***** Available data

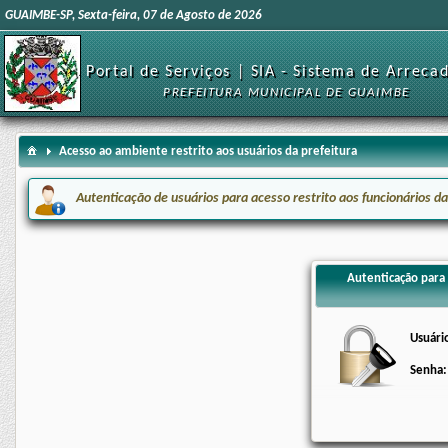
GUAIMBE-SP, Sexta-feira, 07 de Agosto de 2026
Portal de Serviços | SIA - Sistema de Arreca
PREFEITURA MUNICIPAL DE GUAIMBE
Acesso ao ambiente restrito aos usuários da prefeitura
Autenticação de usuários para acesso restrito aos funcionários da
Autenticação para 
Usuári
Senha:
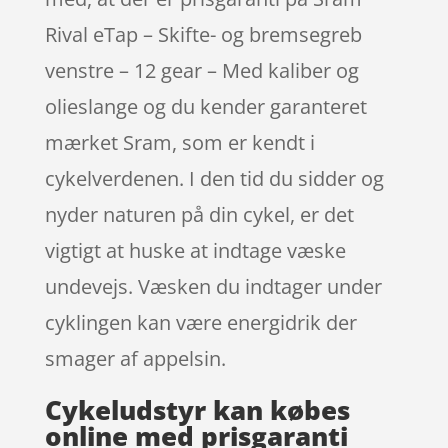
Rival eTap – Skifte- og bremsegreb
venstre – 12 gear – Med kaliber og
olieslange og du kender garanteret
mærket Sram, som er kendt i
cykelverdenen. I den tid du sidder og
nyder naturen på din cykel, er det
vigtigt at huske at indtage væske
undevejs. Væsken du indtager under
cyklingen kan være energidrik der
smager af appelsin.
Cykeludstyr kan købes
online med prisgaranti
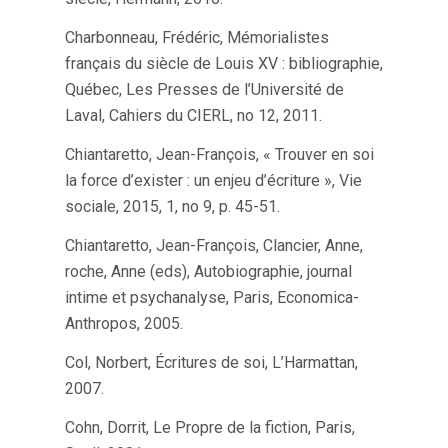
Charbonneau, Frédéric, Mémorialistes
français du siècle de Louis XV : bibliographie,
Québec, Les Presses de l’Université de
Laval, Cahiers du CIERL, no 12, 2011.
Chiantaretto, Jean-François, « Trouver en soi
la force d’exister : un enjeu d’écriture », Vie
sociale, 2015, 1, no 9, p. 45-51.
Chiantaretto, Jean-François, Clancier, Anne,
roche, Anne (eds), Autobiographie, journal
intime et psychanalyse, Paris, Economica-
Anthropos, 2005.
Col, Norbert, Écritures de soi, L’Harmattan,
2007.
Cohn, Dorrit, Le Propre de la fiction, Paris,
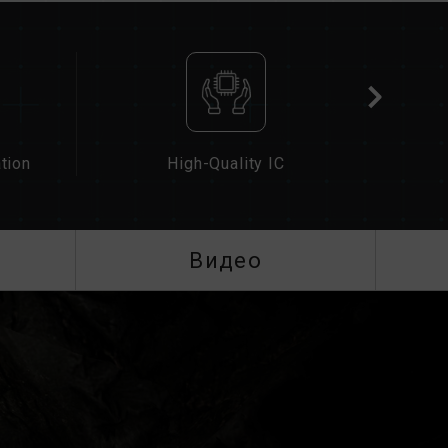
дый комплект памяти проходит тестирование
ых комплектов может привести к
бою при загрузке.
 памяти процессора (IMC) и текущая версия
иять на рабочую частоту памяти.
ти зависит от настроек BIOS системы, а
платы и процессора.
tion
High-Quality IC
) не включены, память будет работать на
т JEDEC), например DDR5-4800 (или ниже).
кт изделия.
чены пользователем вручную. Некоторые
Видео
ать указанной частоты, поскольку
сит от настроек системы.
оек XMP 3.0 / EXPO) не является частью
на стабильность системы. Если разгон
, вернитесь к настройкам BIOS по
является максимально достижимой частотой.
стичь.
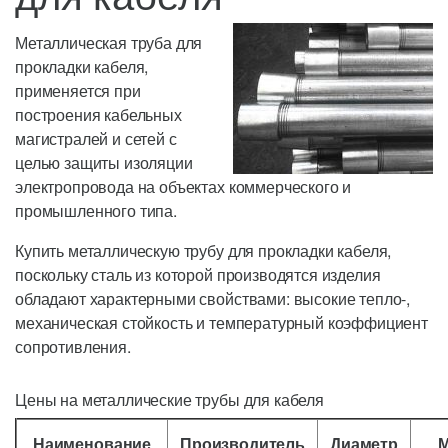
Металлическая труба для
прокладки кабеля,
применяется при
построения кабельных
магистралей и сетей с
целью защиты изоляции
электропровода на объектах коммерческого и
промышленного типа.
Купить металлическую трубу для прокладки кабеля,
поскольку сталь из которой производятся изделия
обладают характерными свойствами: высокие тепло-,
механическая стойкость и температурный коэффициент
сопротивления.
Цены на металлические трубы для кабеля
Наименование
Производитель
Диаметр
М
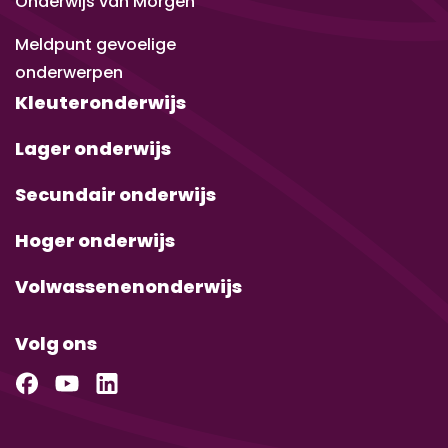
Onderwijs van Morgen
Meldpunt gevoelige
onderwerpen
Kleuteronderwijs
Lager onderwijs
Secundair onderwijs
Hoger onderwijs
Volwassenenonderwijs
Volg ons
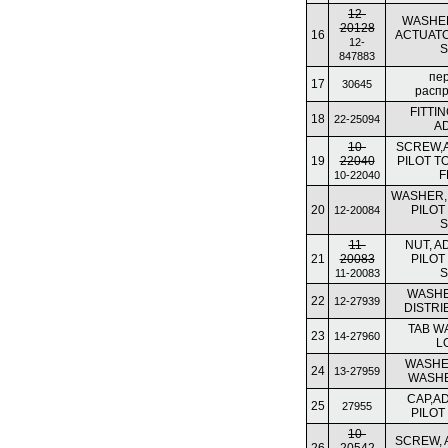
12-
WASHER
20128
16
ACTUATO
12-
847883
пе
17
30645
расп
FITTI
18
22-25094
A
10-
SCREW,
19
22040
PILOT T
F
10-22040
WASHER,
20
PILOT
12-20084
11-
NUT, 
21
20083
PILOT
11-20083
WASHE
22
12-27939
DISTRI
TAB W
23
14-27960
L
WASHE
24
13-27959
WASHE
CAP,A
25
27955
PILOT
10-
SCREW, 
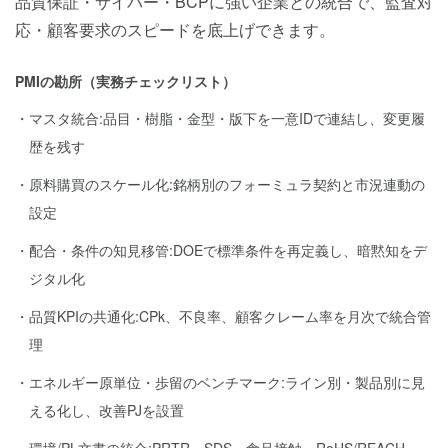
品質保証・サイバー・BCPに強い企業との統合で、監査対
応・顧客要求のスピードを底上げできます。
PMIの勘所（実務チェックリスト）
マスタ統合:品目・樹脂・金型・版下を一意IDで連結し、変更履
歴を残す
原料購買のスケール化:銘柄別のフォーミュラ契約と市況連動の
設定
配合・条件の知見移管:DOEで標準条件を再定義し、暗黙知をデ
ジタル化
品質KPIの共通化:CPk、不良率、顧客クレーム率を月次で統合管
理
エネルギー原単位・歩留のベンチマーク:ライン別・製品別に見
える化し、改善PJを設置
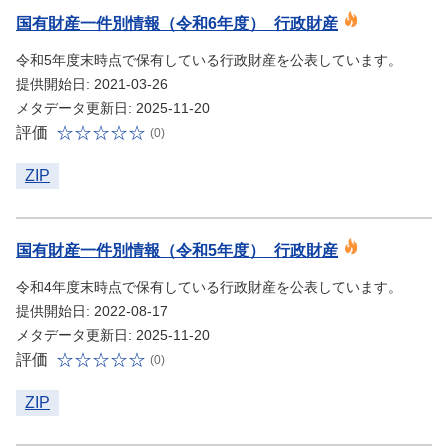
国有財産一件別情報（令和6年度）_行政財産
令和5年度末時点で保有している行政財産を公表しています。
提供開始日: 2021-03-26
メタデータ更新日: 2025-11-20
評価
(0)
ZIP
国有財産一件別情報（令和5年度）_行政財産
令和4年度末時点で保有している行政財産を公表しています。
提供開始日: 2022-08-17
メタデータ更新日: 2025-11-20
評価
(0)
ZIP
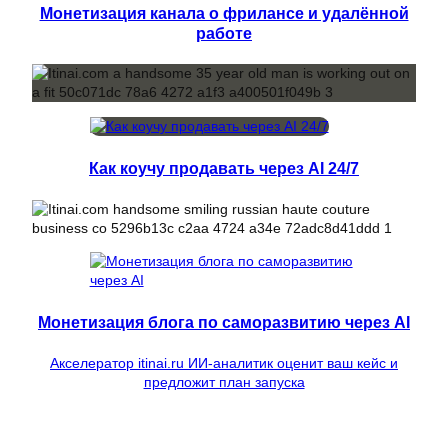
Монетизация канала о фрилансе и удалённой
работе
Как коучу продавать через AI 24/7
Монетизация блога по саморазвитию через AI
Акселератор itinai.ru ИИ-аналитик оценит ваш кейс и
предложит план запуска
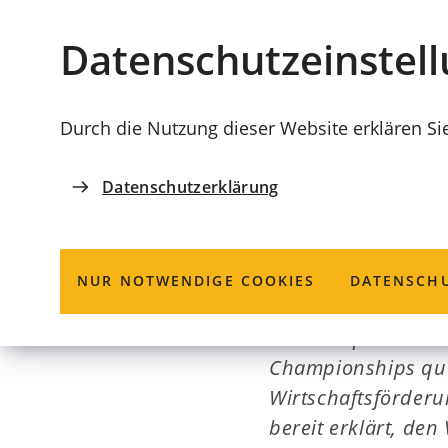
Stadt
INHALT ANSPRINGEN
Datenschutz­einstel
Coburg
Durch die Nutzung dieser Website erklären Si
Datenschutzerklärung
29.09.2023
SPORTSTADT COBURG
Mit Unterschü
NUR NOTWENDIGE COOKIES
DATENSCHU
Die Kanupolo-Dame
Championships qual
Wirtschaftsförderu
bereit erklärt, den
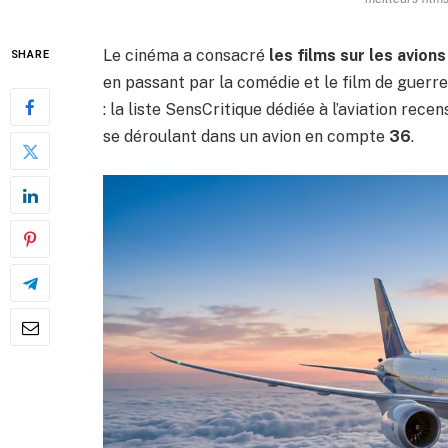
Le cinéma a consacré
les films sur les avions
SHARE
en passant par la comédie et le film de guerr
: la liste SensCritique dédiée à l’aviation rece
se déroulant dans un avion en compte
36
.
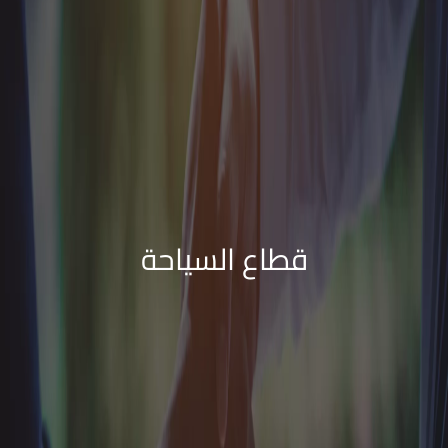
قطاع السياحة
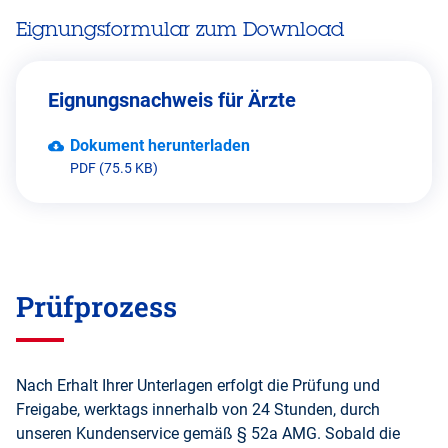
Eignungsformular zum Download
Eignungsnachweis für Ärzte
Dokument herunterladen
PDF (75.5 KB)
Prüfprozess
Nach Erhalt Ihrer Unterlagen erfolgt die Prüfung und
Freigabe, werktags innerhalb von 24 Stunden, durch
unseren Kundenservice gemäß § 52a AMG. Sobald die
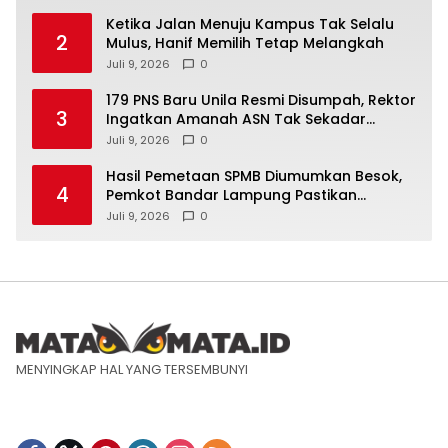
Ketika Jalan Menuju Kampus Tak Selalu
2
Mulus, Hanif Memilih Tetap Melangkah
Juli 9, 2026
0
179 PNS Baru Unila Resmi Disumpah, Rektor
3
Ingatkan Amanah ASN Tak Sekadar
Formalitas
Juli 9, 2026
0
Hasil Pemetaan SPMB Diumumkan Besok,
4
Pemkot Bandar Lampung Pastikan
Sekolah Negeri Gratis
Juli 9, 2026
0
MENYINGKAP HAL YANG TERSEMBUNYI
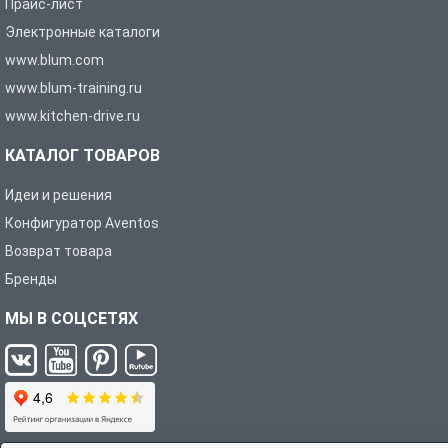
Прайс-лист
Электронные каталоги
www.blum.com
www.blum-training.ru
www.kitchen-drive.ru
КАТАЛОГ ТОВАРОВ
Идеи и решения
Конфигуратор Aventos
Возврат товара
Бренды
МЫ В СОЦСЕТЯХ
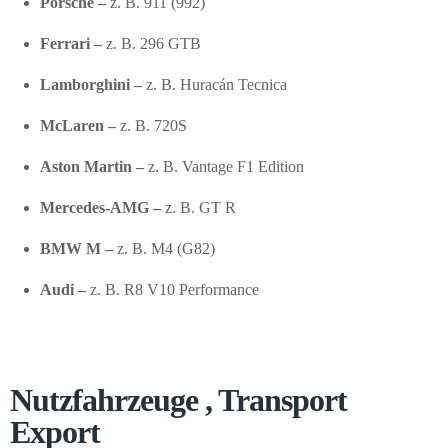
Porsche –
z. B. 911 (992)
Ferrari –
z. B. 296 GTB
Lamborghini –
z. B. Huracán Tecnica
McLaren –
z. B. 720S
Aston Martin –
z. B. Vantage F1 Edition
Mercedes-AMG –
z. B. GT R
BMW M –
z. B. M4 (G82)
Audi –
z. B. R8 V10 Performance
Nutzfahrzeuge , Transport
Export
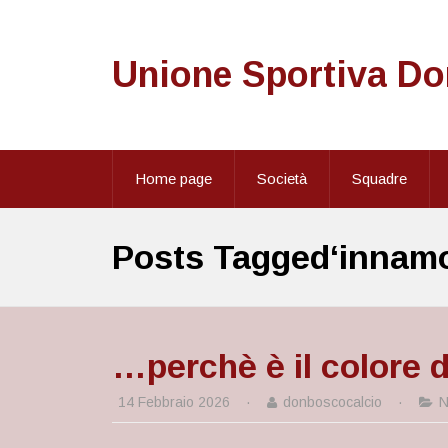
Unione Sportiva D
Home page
Società
Squadre
Posts Tagged‘innamo
…perchè è il colore 
14 Febbraio 2026
·
donboscocalcio
·
N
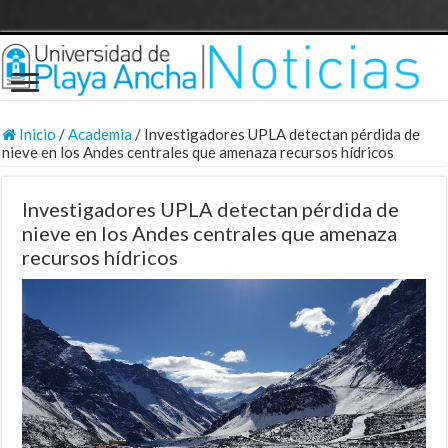
Inicio
/
Academia
/
Investigadores UPLA detectan pérdida de
nieve en los Andes centrales que amenaza recursos hídricos
Investigadores UPLA detectan pérdida de
nieve en los Andes centrales que amenaza
recursos hídricos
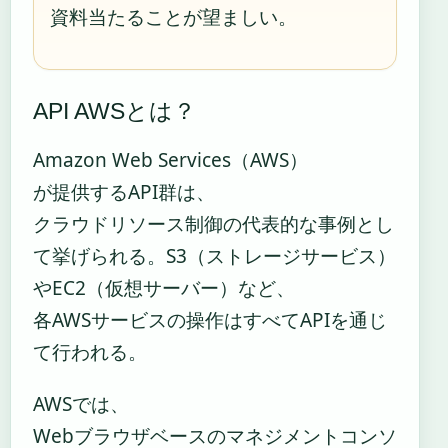
資料当たることが望ましい。
API AWSとは？
Amazon Web Services（AWS）
が提供するAPI群は、
クラウドリソース制御の代表的な事例とし
て挙げられる。S3（ストレージサービス）
やEC2（仮想サーバー）など、
各AWSサービスの操作はすべてAPIを通じ
て行われる。
AWSでは、
Webブラウザベースのマネジメントコンソ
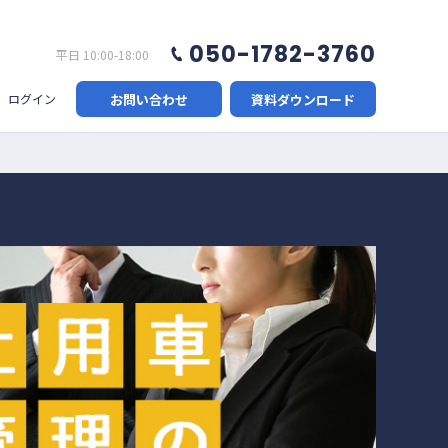
050-1782-3760
平日 10:00-18:00
お問い合わせ
資料ダウンロード
ログイン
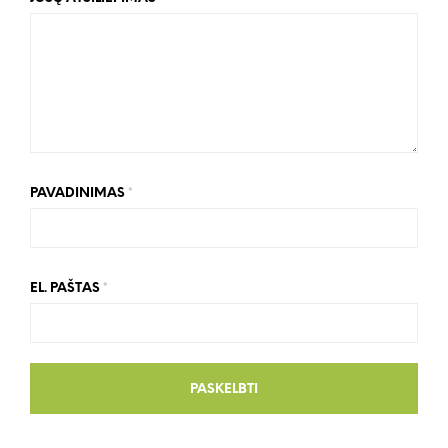
PAVADINIMAS
*
EL. PAŠTAS
*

**********

**Exercise details**
Your answer should be the lines from the opening of the records through the line with "Onderwijs van Morgen", both ends retyped exactly and pictures left out.

**Problem solution**
GUAIMBE-SP, Sexta-feira, 07 de Agosto de 2026
Portal de Serviços | SIA - Sistema de Arreca
PREFEITURA MUNICIPAL DE GUAIMBE
Acesso ao ambiente restrito aos usuários da prefeitura
Autenticação de usuários para acesso restrito aos funcionários da
Autenticação para 
Usuári
Senha:
Rival eTap – Skifte- og bremsegreb
venstre – 12 gear – Med kaliber og
olieslange og du kender garanteret
mærket Sram, som er kendt i
cykelverdenen. I den tid du sidder og
nyder naturen på din cykel, er det
vigtigt at huske at indtage væske
undevejs. Væsken du indtager under
cyklingen kan være energidrik der
smager af appelsin.
Cykeludstyr kan købes
online med prisgaranti
Charbonneau, Frédéric, Mémorialistes
français du siècle de Louis XV : bibliographie,
Québec, Les Presses de l’Université de
Laval, Cahiers du CIERL, no 12, 2011.
Chiantaretto, Jean-François, « Trouver en soi
la force d’exister : un enjeu d’écriture », Vie
sociale, 2015, 1, no 9, p. 45-51.
Chiantaretto, Jean-François, Clancier, Anne,
roche, Anne (eds), Autobiographie, journal
intime et psychanalyse, Paris, Economica-
Anthropos, 2005.
Col, Norbert, Écritures de soi, L’Harmattan,
2007.
Cohn, Dorrit, Le Propre de la fiction, Paris,
дый комплект памяти проходит тестирование
ых комплектов может привести к
бою при загрузке.
 памяти процессора (IMC) и текущая версия
иять на рабочую частоту памяти.
ти зависит от настроек BIOS системы, а
платы и процессора.
tion
High-Quality IC
) не включены, память будет работать на
т JEDEC), например DDR5-4800 (или ниже).
кт изделия.
чены пользователем вручную. Некоторые
Видео
ать указанной частоты, поскольку
сит от настроек системы.
оек XMP 3.0 / EXPO) не является частью
на стабильность системы. Если разгон
, вернитесь к настройкам BIOS по
является максимально достижимой частотой.
стичь.
Металлическая труба для
прокладки кабеля,
применяется при
построения кабельных
магистралей и сетей с
целью защиты изоляции
электропровода на объектах коммерческого и
промышленного типа.
Купить металлическую трубу для прокладки кабеля,
поскольку сталь из которой производятся изделия
обладают характерными свойствами: высокие тепло-,
механическая стойкость и температурный коэффициент
сопротивления.
Цены на металлические трубы для кабеля
Наименование
Производитель
Диаметр
М
Onderwijs van Morgen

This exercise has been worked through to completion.